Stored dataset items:
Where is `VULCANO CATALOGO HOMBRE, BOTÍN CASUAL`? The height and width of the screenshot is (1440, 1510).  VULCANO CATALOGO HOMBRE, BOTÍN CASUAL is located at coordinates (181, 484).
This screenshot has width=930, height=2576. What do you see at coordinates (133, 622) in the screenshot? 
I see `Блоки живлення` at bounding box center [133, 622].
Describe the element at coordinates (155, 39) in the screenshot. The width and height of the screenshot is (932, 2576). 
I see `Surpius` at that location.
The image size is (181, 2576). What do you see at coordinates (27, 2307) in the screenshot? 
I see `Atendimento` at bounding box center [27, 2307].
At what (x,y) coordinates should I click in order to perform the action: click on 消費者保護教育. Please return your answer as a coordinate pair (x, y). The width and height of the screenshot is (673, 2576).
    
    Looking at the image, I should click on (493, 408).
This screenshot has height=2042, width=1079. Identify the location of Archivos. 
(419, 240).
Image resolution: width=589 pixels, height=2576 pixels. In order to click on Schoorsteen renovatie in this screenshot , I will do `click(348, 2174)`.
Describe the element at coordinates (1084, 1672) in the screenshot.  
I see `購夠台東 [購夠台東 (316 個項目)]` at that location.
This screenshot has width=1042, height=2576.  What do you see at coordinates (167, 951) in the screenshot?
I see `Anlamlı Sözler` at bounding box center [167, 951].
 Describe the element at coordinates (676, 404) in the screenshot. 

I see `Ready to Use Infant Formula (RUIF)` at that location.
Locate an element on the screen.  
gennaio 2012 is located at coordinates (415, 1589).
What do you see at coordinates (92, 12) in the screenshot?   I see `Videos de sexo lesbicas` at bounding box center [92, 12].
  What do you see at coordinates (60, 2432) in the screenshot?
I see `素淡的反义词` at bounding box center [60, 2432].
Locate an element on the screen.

Task requirements> Output every line above so that it reads exactly as before.

Solution to this problem>
Where is `VULCANO CATALOGO HOMBRE, BOTÍN CASUAL`? The height and width of the screenshot is (1440, 1510).  VULCANO CATALOGO HOMBRE, BOTÍN CASUAL is located at coordinates (181, 484).
This screenshot has width=930, height=2576. What do you see at coordinates (133, 622) in the screenshot? 
I see `Блоки живлення` at bounding box center [133, 622].
Describe the element at coordinates (155, 39) in the screenshot. The width and height of the screenshot is (932, 2576). 
I see `Surpius` at that location.
The image size is (181, 2576). What do you see at coordinates (27, 2307) in the screenshot? 
I see `Atendimento` at bounding box center [27, 2307].
At what (x,y) coordinates should I click in order to perform the action: click on 消費者保護教育. Please return your answer as a coordinate pair (x, y). The width and height of the screenshot is (673, 2576).
    
    Looking at the image, I should click on (493, 408).
This screenshot has height=2042, width=1079. Identify the location of Archivos. 
(419, 240).
Image resolution: width=589 pixels, height=2576 pixels. In order to click on Schoorsteen renovatie in this screenshot , I will do `click(348, 2174)`.
Describe the element at coordinates (1084, 1672) in the screenshot.  
I see `購夠台東 [購夠台東 (316 個項目)]` at that location.
This screenshot has width=1042, height=2576.  What do you see at coordinates (167, 951) in the screenshot?
I see `Anlamlı Sözler` at bounding box center [167, 951].
 Describe the element at coordinates (676, 404) in the screenshot. 

I see `Ready to Use Infant Formula (RUIF)` at that location.
Locate an element on the screen.  
gennaio 2012 is located at coordinates (415, 1589).
What do you see at coordinates (92, 12) in the screenshot?   I see `Videos de sexo lesbicas` at bounding box center [92, 12].
  What do you see at coordinates (60, 2432) in the screenshot?
I see `素淡的反义词` at bounding box center [60, 2432].
Locate an element on the screen.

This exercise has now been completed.